Why not...

My last of twenty-seven years in the secondary classroom, my baby just now in college, a government and economy looking like something out of Duck Soup, a pituitary tumor, chronic migraines... Hell, why not write a blog?

(My students are now gone. I'm now a civilian and really no longer a "lame duck." I hope the readers of Mama Duck will come to my new blog for some new writing and new directions. My new blog is at: Writing Isle to Isle.)

Thursday, October 27, 2011

Happy Talk




I’ve never liked being on script, unless, of course, I’m in a play. So today when our principal required staff members to go around the room and recite what they found “positive” about “Smart Tuesday,” I looked for a cue from the wings. I drifted momentarily into a faux South Pacific set where my principal morphed into Bloody Mary. She hustled potions, grass skirts and attempted to pimp us—the women in the room (suddenly nubile Tonkinese beauties)--willingly to handsome lieutenants. Was Bloody Mary leading us in “Happy Talk?” My fingers damn near started to mimic two talking birds of paradise, clicking much like something you’d see in the Tiki Room. Would we break into an over-produced choral number where we as a staff sang 
“You gotta have a dream,

if you don't have a dream,
How you gonna have a dream come true?”

I snapped out of it. But Bloody Mary was still there glaring at me, awaiting a regurgitated statement similar to those previously offered from some of my colleagues: “It was nice to work one-on-one with some of the students.” “I had large numbers show up to make up work.” Shit. I hate this type of coercion.

I took a breath. “Well,” I started, “I had about six students come who were all from the same class, the result of how our scheduling and tracking seems to work.” Bloody Mary frowned. “None of them had done the same assignment, so I had them all work on one which was essential for skills needed to go on. I tried to work with them individually.” My voice was programmatic and edgy as hell. “I also had students come in to study who said they just needed a quiet place to study. I didn’t get to help them.” She moved on, grunting as she kept herself cool with a palm frond. Not amused.

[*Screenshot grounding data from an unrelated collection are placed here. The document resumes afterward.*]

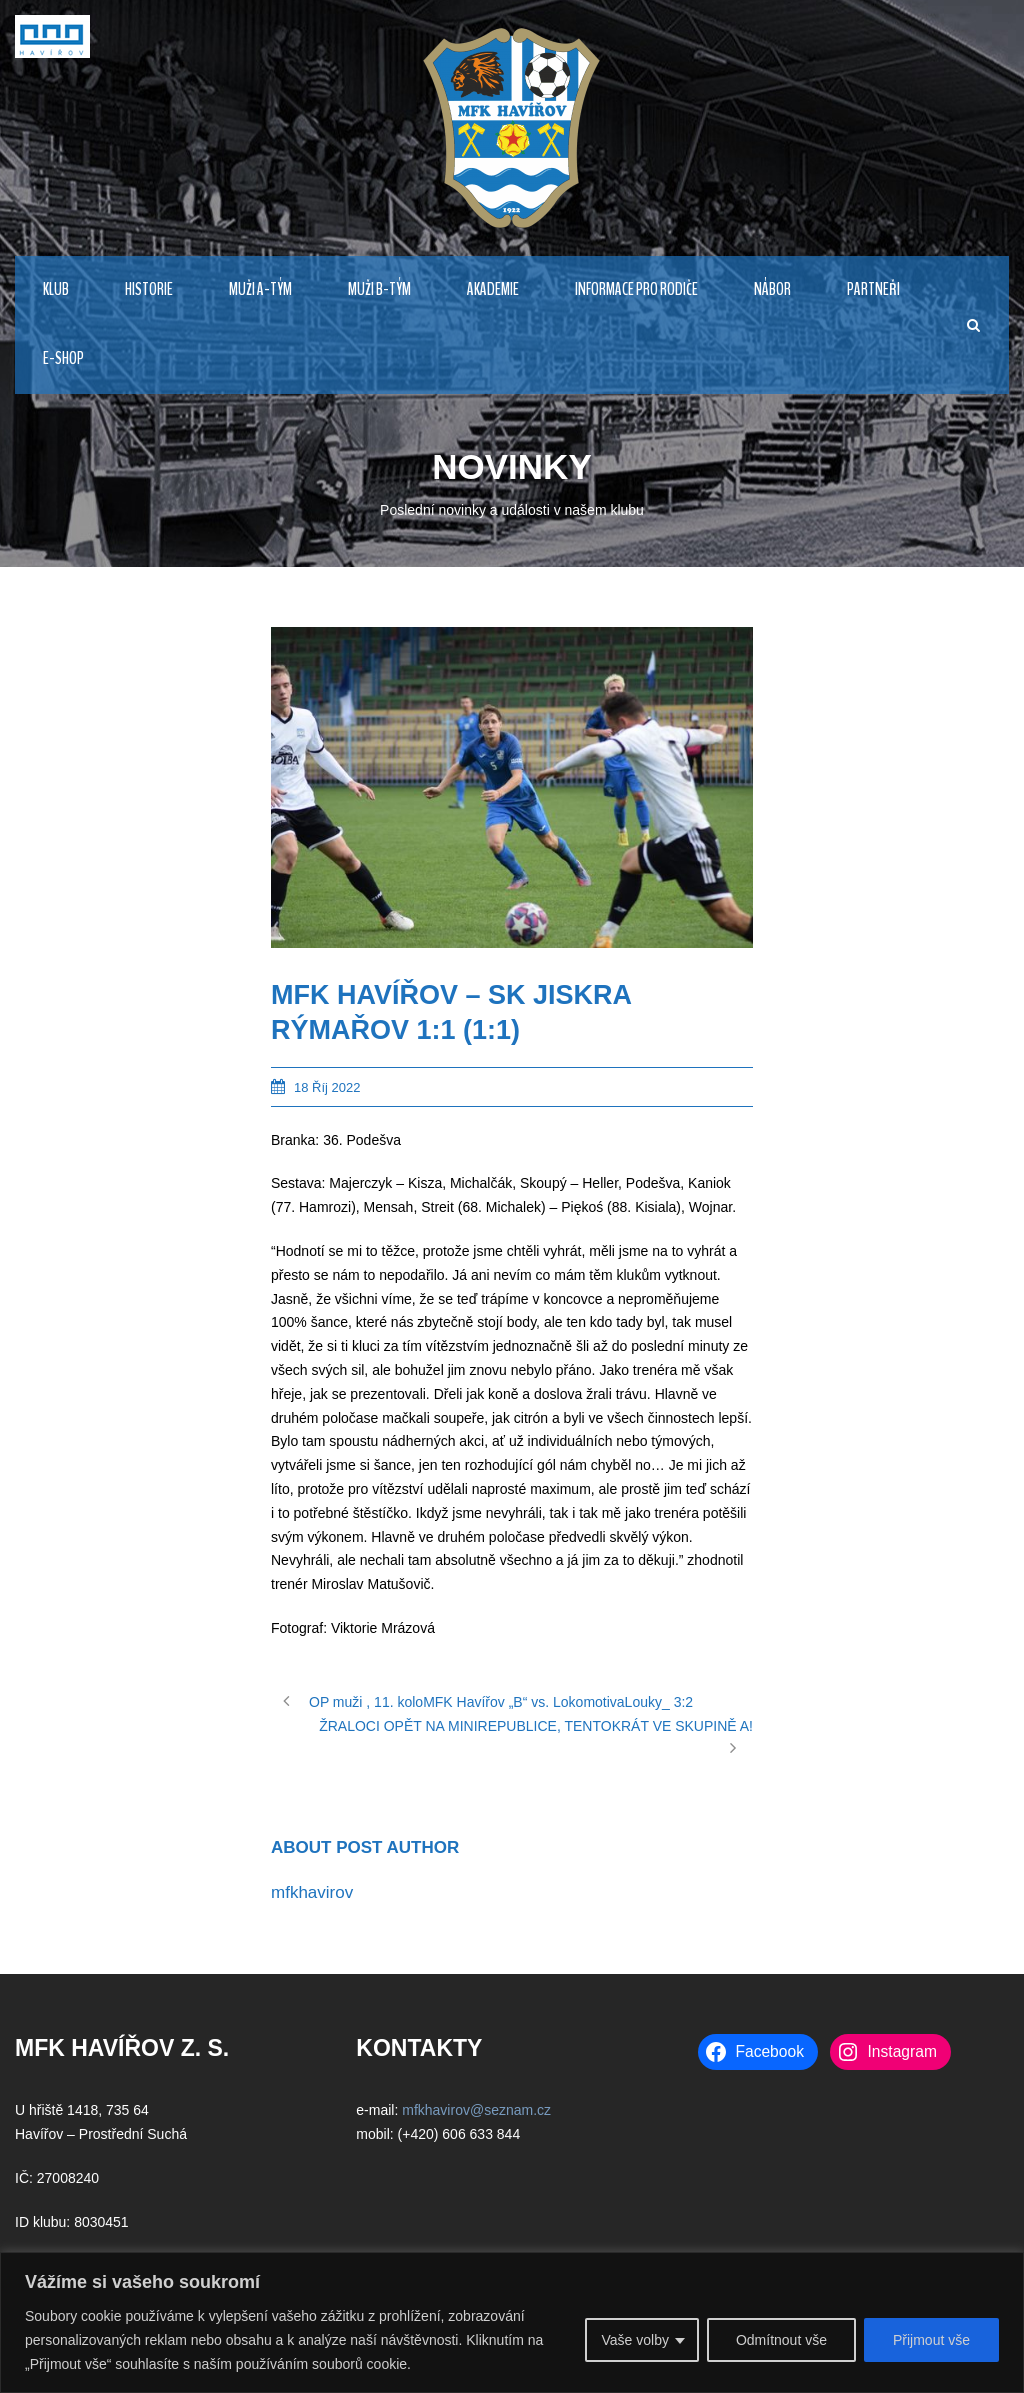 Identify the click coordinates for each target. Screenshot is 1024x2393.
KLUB (56, 289)
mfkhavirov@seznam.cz (476, 2110)
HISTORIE (149, 289)
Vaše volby (634, 2340)
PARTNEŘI (873, 289)
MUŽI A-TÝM (260, 289)
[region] (512, 2322)
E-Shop (63, 358)
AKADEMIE (493, 289)
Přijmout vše (931, 2340)
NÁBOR (772, 289)
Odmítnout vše (781, 2340)
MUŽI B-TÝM (379, 289)
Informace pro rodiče (636, 289)
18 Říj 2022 (327, 1087)
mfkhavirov (312, 1892) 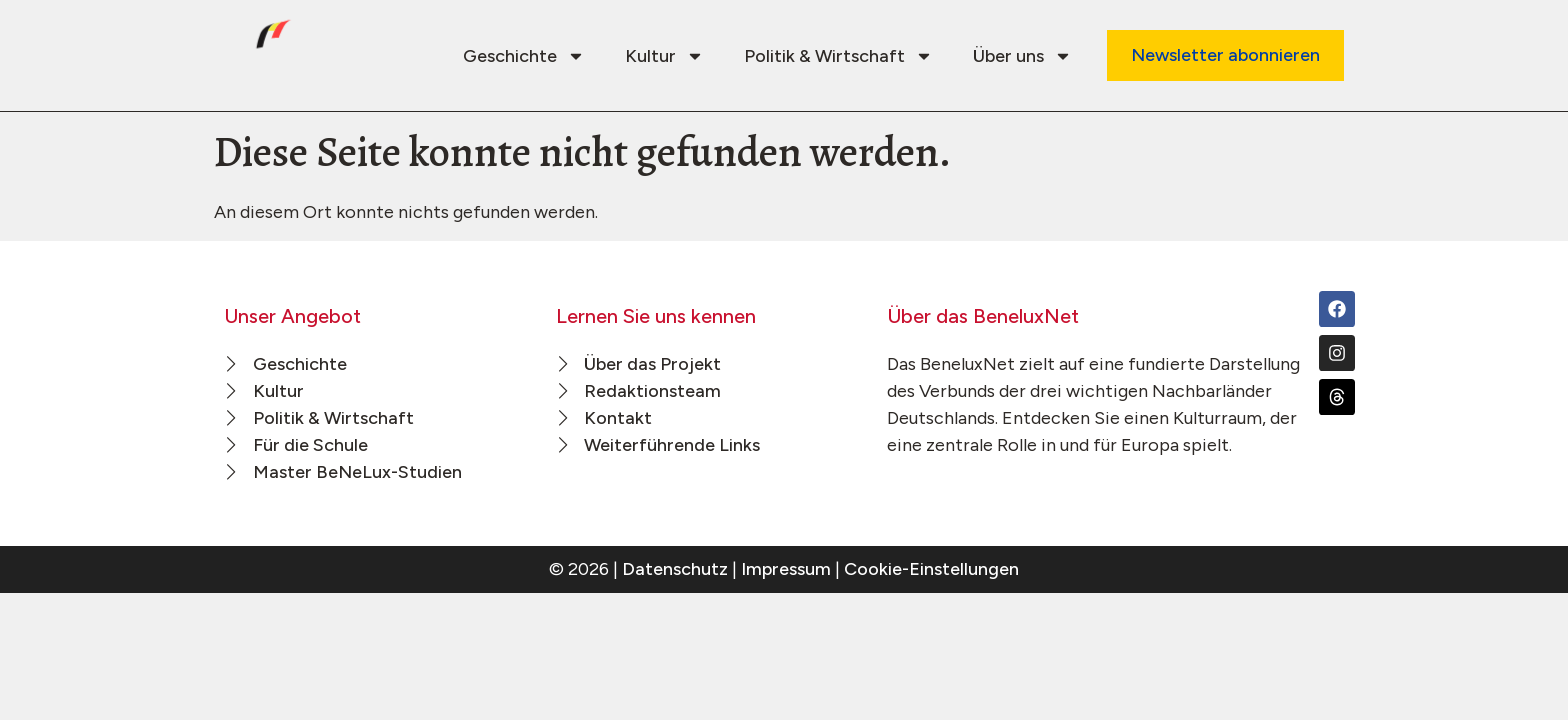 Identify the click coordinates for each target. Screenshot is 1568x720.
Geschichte (524, 56)
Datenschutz (675, 569)
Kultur (664, 56)
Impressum (786, 569)
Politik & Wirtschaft (838, 56)
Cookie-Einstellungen (931, 569)
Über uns (1022, 56) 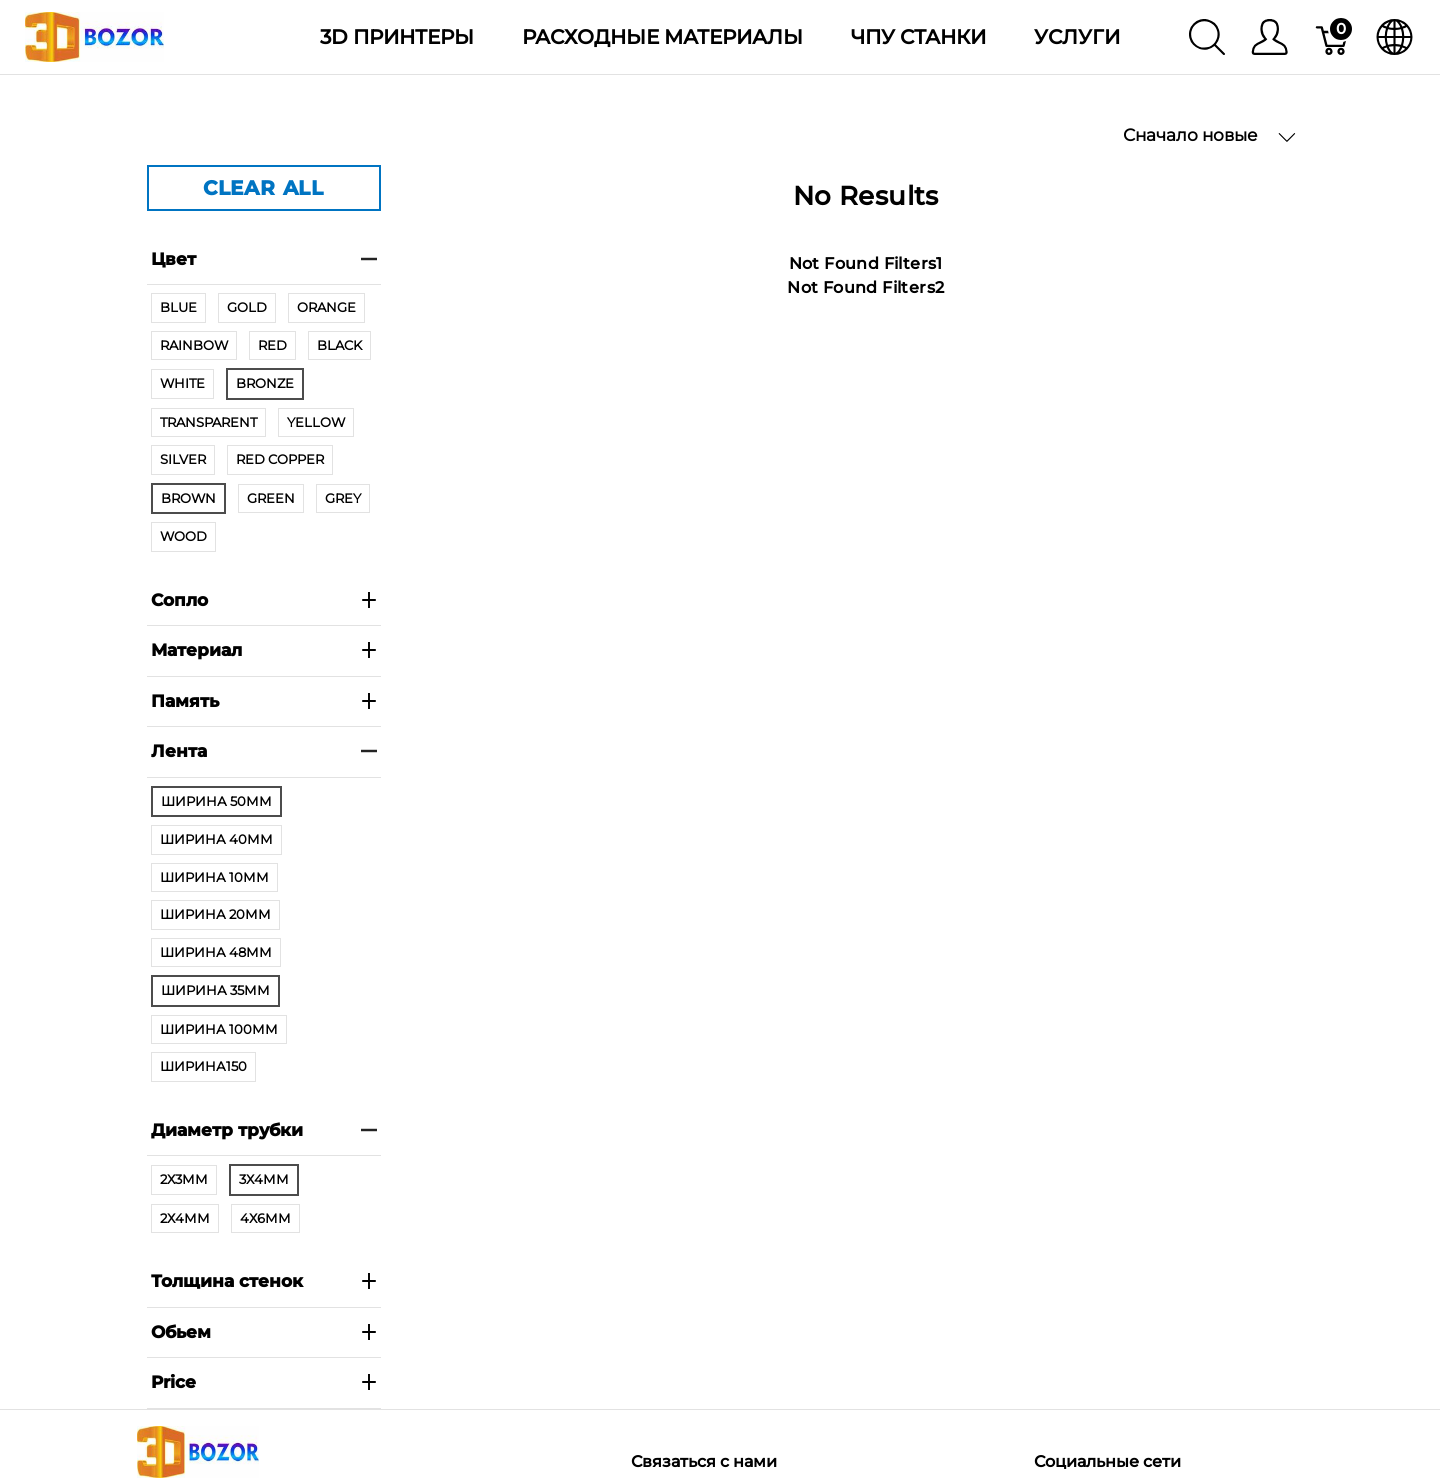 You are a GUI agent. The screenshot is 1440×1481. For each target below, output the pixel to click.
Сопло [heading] (264, 600)
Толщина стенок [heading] (264, 1281)
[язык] (1394, 37)
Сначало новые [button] (1209, 135)
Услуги (1077, 37)
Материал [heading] (264, 650)
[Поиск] (1207, 37)
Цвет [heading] (264, 259)
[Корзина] (1333, 37)
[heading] (264, 1383)
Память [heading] (264, 701)
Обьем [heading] (264, 1332)
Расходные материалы (662, 37)
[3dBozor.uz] (94, 35)
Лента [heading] (264, 751)
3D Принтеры (397, 37)
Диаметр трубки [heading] (264, 1130)
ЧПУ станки (918, 37)
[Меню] (1269, 37) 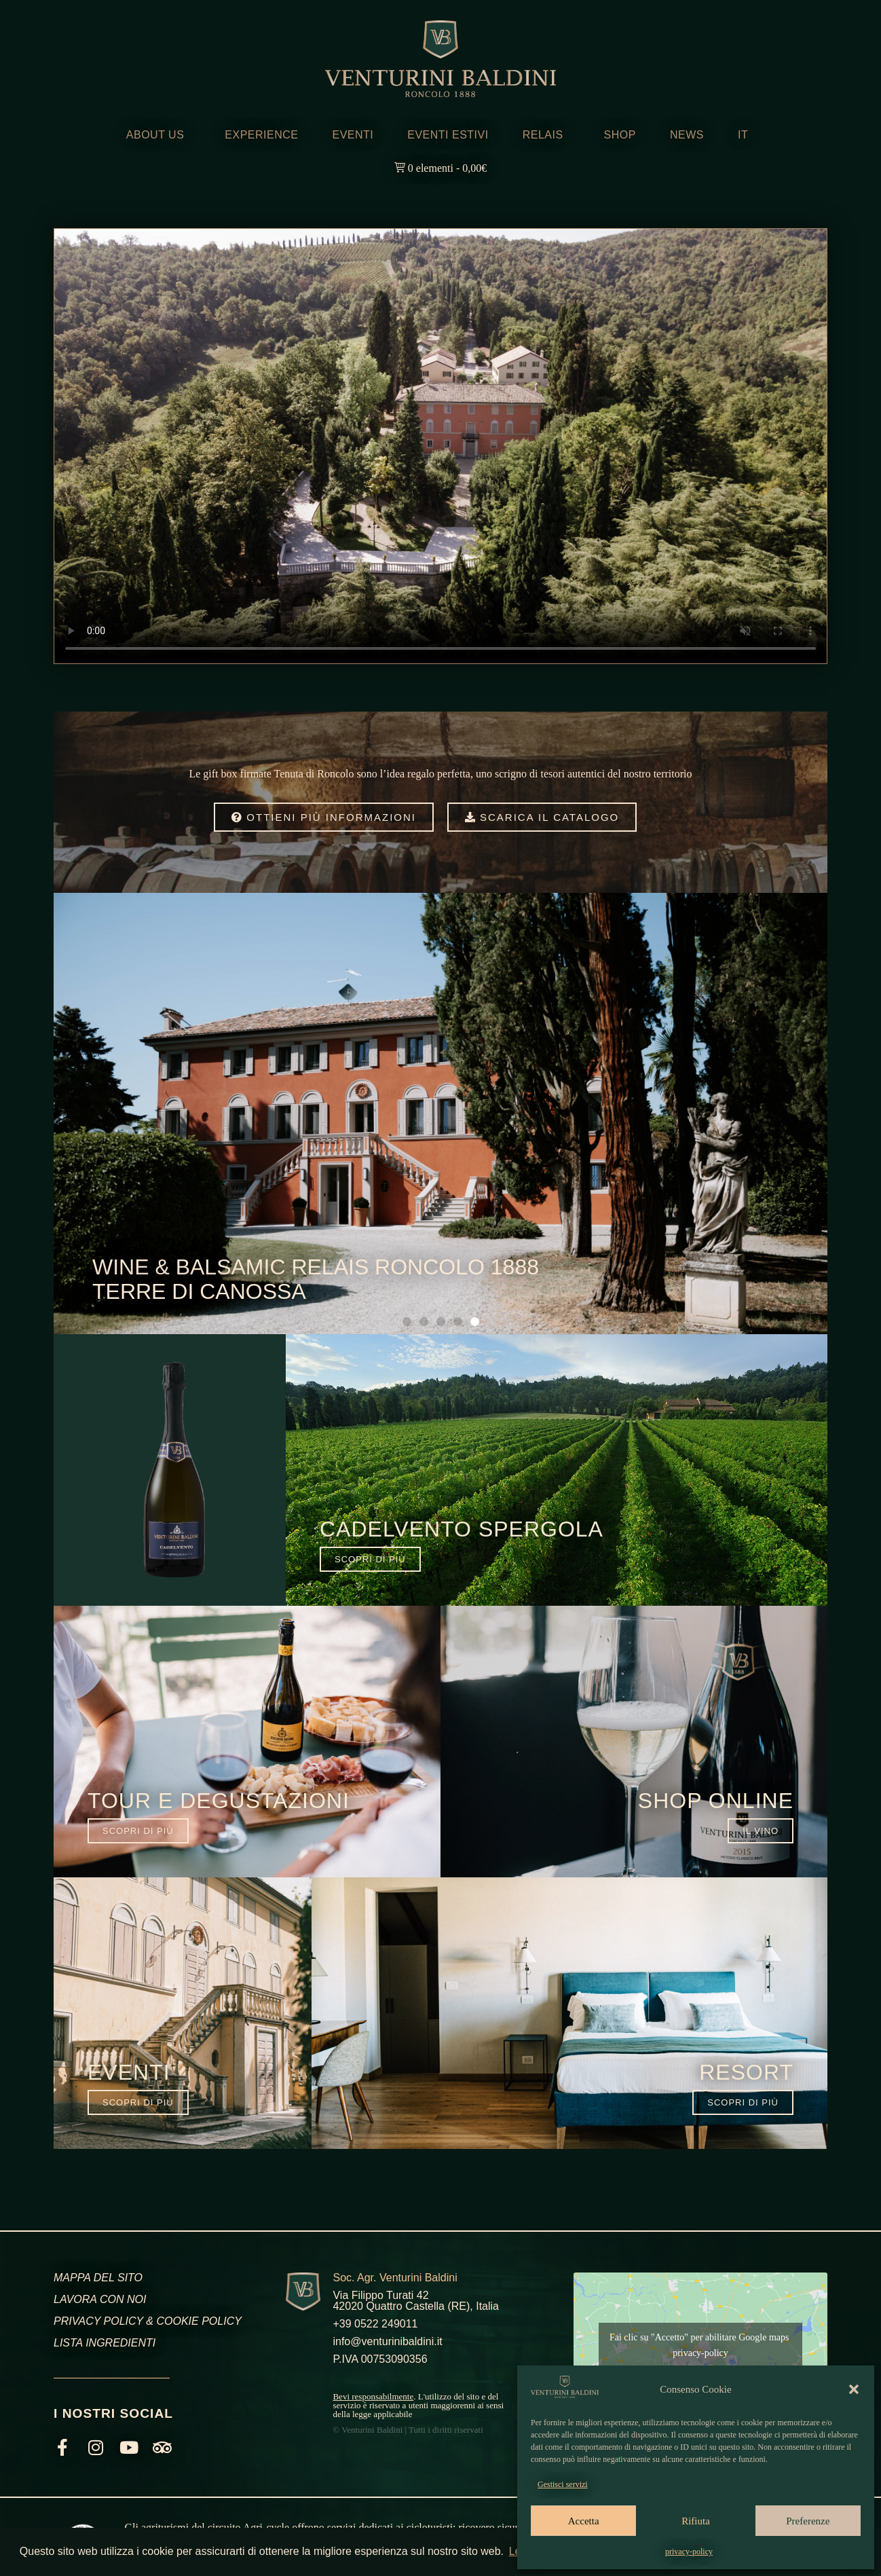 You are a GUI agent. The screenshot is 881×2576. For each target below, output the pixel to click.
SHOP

Bloody Mary squeezed as much sweet nectar from the “Happy Talk” portion of the meeting as she could. But then clouds gathered around Bali Ha’i. No more “Happy Talk.”

“CUT! CUT!” A director bellows! “This is entirely off script!” But it’s too late. She had to listen to what didn’t work. At one point Bloody Mary actually “shhh’d” my husband when he countered a point about student sign-in sheets, to which she caught herself, and immediately apologized. She actually “shhh’d” a thirty-year veteran teacher with an outstanding reputation as an educator. He hadn’t been disrespectful. He’d just disagreed. And he had too obviously been right. She a few sentences later admitted as much.

Nobody expected the new program to work perfectly. And this isn’t a case of schadenfreude. But the entire scene would have been much better (or even prevented) had teachers been genuinely included from the beginning. And, are we going to fix the problems brought up in our discussion by the next “Smart Tuesday?”

No…just “Happy talk, keep talking happy talk,
Talk about things you'd like to do
You gotta have a dream,
if you don't have a dream,
How you gonna have a dream come true?”

2 comments:

  1. I'm guessing it's a tad too cynical to think supes coerce principals, principals coerce teachers, and teachers coerce students. How long would the pregnant pause last if supes, principals, and teachers all resolved not to coerce anyone to say anything?

    ReplyDelete
  2. A choral number? Not knowing anything, I wouldn't have been able to restrain myself...

    "Bloooody Mary is the - girl I love!" bum bum dum dum.
    "Bloooody Mary is the - girl I love!" bum bum dun dun.
    "Bloooody Mary is the - girl I love - now ain't that too damn bad!"

    She might have adjourned the meeting to go wash her hair.